Sunday, February 26, 2012

‘The Lifespan of a Fact,’ by John D’Agata and Jim Fingal - NYTimes.com

A good review of a weird take on information responsibility, reporting, and the potential for non-fiction to attain the exalted status of “art.”

This brings us to D’Agata’s other outrageous proposition — that one needn’t concern oneself with facts because rarely are facts reliable, and that belief alone should be considered as muscular as fact, even when the belief has been proved to be based on invention. As long as a story “is believed by somebody,” he writes, “I consider it a legitimate potential history.” Hogwash.

‘The Lifespan of a Fact,’ by John D’Agata and Jim Fingal - NYTimes.com

Friday, February 17, 2012

The 'Undue Weight' of Truth on Wikipedia - The Chronicle Review - The Chronicle of Higher Education

Another opportunity to recall that “A lie ca travel halfway around the world before the truth can get its boots on.”

A couple of years ago, on a slow day at the office, I decided to experiment with editing one particularly misleading assertion chiseled into the Wikipedia article.

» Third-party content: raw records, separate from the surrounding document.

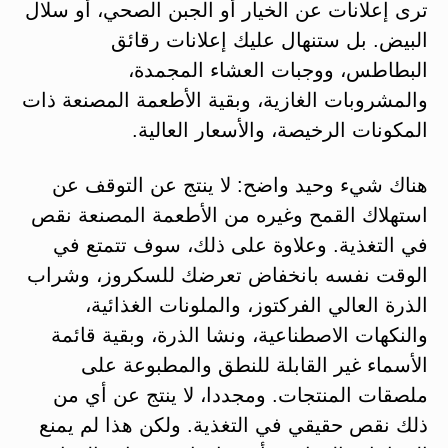
ترى إعلانات عن الخيار أو الجبن الصحي، أو سلال
البيض. بل ستنهال عليك إعلانات رقائق
البطاطس، ووجبات العشاء المجمدة،
والمشروبات الغازية، وبقية الأطعمة المصنعة ذات
المكونات الرخيصة، والأسعار العالية.
هناك شيء وحيد واضح: لا ينتج عن التوقف عن
استهلاك القمح وغيره من الأطعمة المصنعة نقص
في التغذية. وعلاوة على ذلك، سوف تتمتع في
الوقت نفسه بانخفاض تعرضك للسكروز، وشراب
الذرة العالي الفركتوز، والملونات الغذائية،
والنكهات الاصطناعية، ونشا الذرة، وبقية قائمة
الأسماء غير القابلة للنطق والمطبوعة على
ملصقات المنتجات. ومجددا، لا ينتج عن أي من
ذلك نقص حقيقي في التغذية. ولكن هذا لم يمنع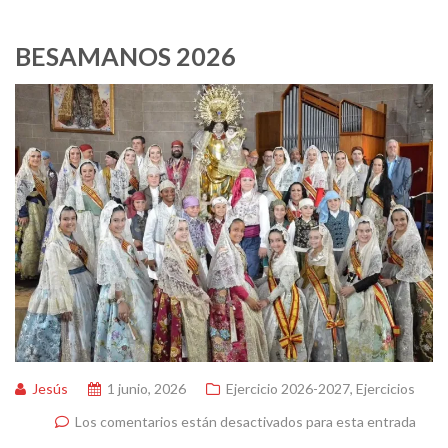
BESAMANOS 2026
Jesús
1 junio, 2026
Ejercicio 2026-2027
,
Ejercicios
Los comentarios están desactivados para esta entrada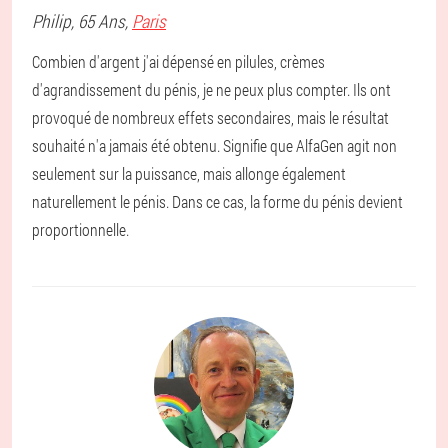
Philip
, 65 Ans,
Paris
Combien d'argent j'ai dépensé en pilules, crèmes
d'agrandissement du pénis, je ne peux plus compter. Ils ont
provoqué de nombreux effets secondaires, mais le résultat
souhaité n'a jamais été obtenu. Signifie que AlfaGen agit non
seulement sur la puissance, mais allonge également
naturellement le pénis. Dans ce cas, la forme du pénis devient
proportionnelle.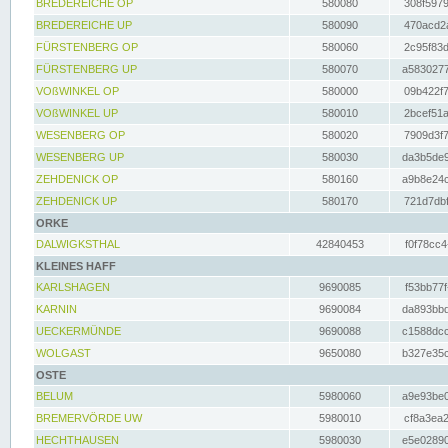
BREDEREICHE OP
580080
308f5979
BREDEREICHE UP
580090
470acd2a
FÜRSTENBERG OP
580060
2c95f83d
FÜRSTENBERG UP
580070
a5830277
VOßWINKEL OP
580000
09b422f7
VOßWINKEL UP
580010
2bcef51a
WESENBERG OP
580020
7909d3f7
WESENBERG UP
580030
da3b5de9
ZEHDENICK OP
580160
a9b8e24c
ZEHDENICK UP
580170
721d7dbf
ORKE
DALWIGKSTHAL
42840453
f0f78cc4
KLEINES HAFF
KARLSHAGEN
9690085
f53bb77f
KARNIN
9690084
da893bbd
UECKERMÜNDE
9690088
c1588dcc
WOLGAST
9650080
b327e35c
OSTE
BELUM
5980060
a9e93be0
BREMERVÖRDE UW
5980010
cf8a3ea2
HECHTHAUSEN
5980030
e5e02890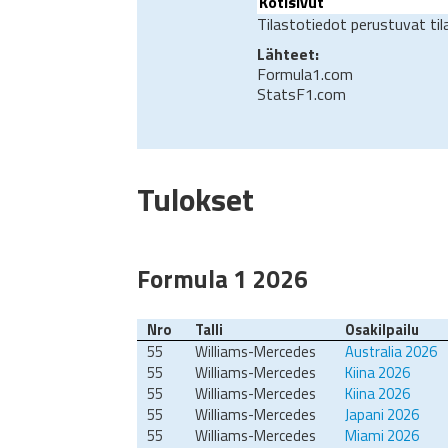
Kotisivut
Tilastotiedot perustuvat ti
Lähteet:
Formula1.com
StatsF1.com
Tulokset
Formula 1 2026
Nro
Talli
Osakilpailu
55
Williams-Mercedes
Australia 2026
55
Williams-Mercedes
Kiina 2026
55
Williams-Mercedes
Kiina 2026
55
Williams-Mercedes
Japani 2026
55
Williams-Mercedes
Miami 2026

The description of the trial stated, "The prosecution, led by Julius Grinnell, did not offer evidence connecting any of the defendants with the bombing. ... "

Coincidentally, that is the claim that initially hooked me on the topic. In 2001 I was teaching a labor-history course, and our textbook contained nearly the same wording that appeared on Wikipedia. One of my students raised her hand: "If the trial went on for six weeks and no evidence was presented, what did they talk about all those days?" I've been working to answer her question ever since.

I have not resolved all the mysteries that surround the bombing, but I have dug deeply enough to be sure that the claim that the trial was bereft of evidence is flatly wrong. One hundred and eighteen witnesses were called to testify, many of them unindicted co-conspirators who detailed secret meetings where plans to attack police stations were mapped out, coded messages were placed in radical newspapers, and bombs were assembled in one of the defendants' rooms.

So I removed the line about there being "no evidence" and provided a full explanation in Wikipedia's behind-the-scenes editing log. Within minutes my changes were reversed. The explanation: "You must provide reliable sources for your assertions to make changes along these lines to the article."

That was curious, as I had cited the documents that proved my point, including verbatim testimony from the trial published online by the Library of Congress. I also noted one of my own peer-reviewed articles. One of the people who had assumed the role of keeper of this bit of history for Wikipedia quoted the Web site's "undue weight" policy, which states that "articles should not give minority views as much or as detailed a description as more popular views." He then scolded me. "You should not delete information supported by the majority of sources to replace it with a minority view."

"Explain to me, then, how a 'minority' source with facts on its side would ever appear against a wrong 'majority' one?" I asked the Wiki-gatekeeper. He responded, "You're more than welcome to discuss reliable sources here, that's what the talk page is for. However, you might want to have a quick look at Wikipedia's civility policy."

I tried to edit the page again. Within 10 seconds I was informed that my citations to the primary documents were insufficient, as Wikipedia requires its contributors to rely on secondary sources, or, as my critic informed me, "published books." Another editor cheerfully tutored me in what this means: "Wikipedia is not 'truth,' Wikipedia is 'verifiability' of reliable sources. Hence, if most secondary sources which are taken as reliable happen to repeat a flawed account or description of something, Wikipedia will echo that."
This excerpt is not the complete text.